▶ [WHAT IS BEING ASKED]:
From start to end, write out the following data exactly, apart from its images.

##### INPUT DATA

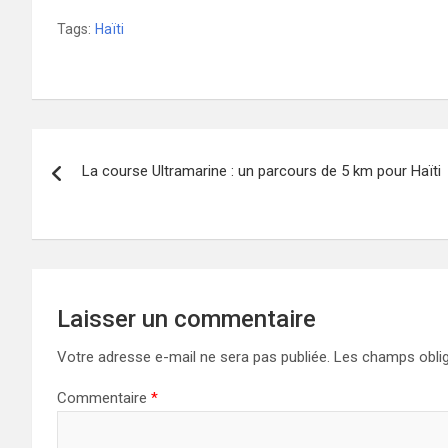
Tags:
Haïti
Navigation
La course Ultramarine : un parcours de 5 km pour Haïti
de
l’article
Laisser un commentaire
Votre adresse e-mail ne sera pas publiée.
Les champs oblig
Commentaire
*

##########

▶ [ANSWER TO THE PROBLEM]:
Tags:
Haïti
Navigation
La course Ultramarine : un parcours de 5 km pour Haïti
de
l’article
Laisser un commentaire
Votre adresse e-mail ne sera pas publiée.
Les champs oblig
Commentaire
*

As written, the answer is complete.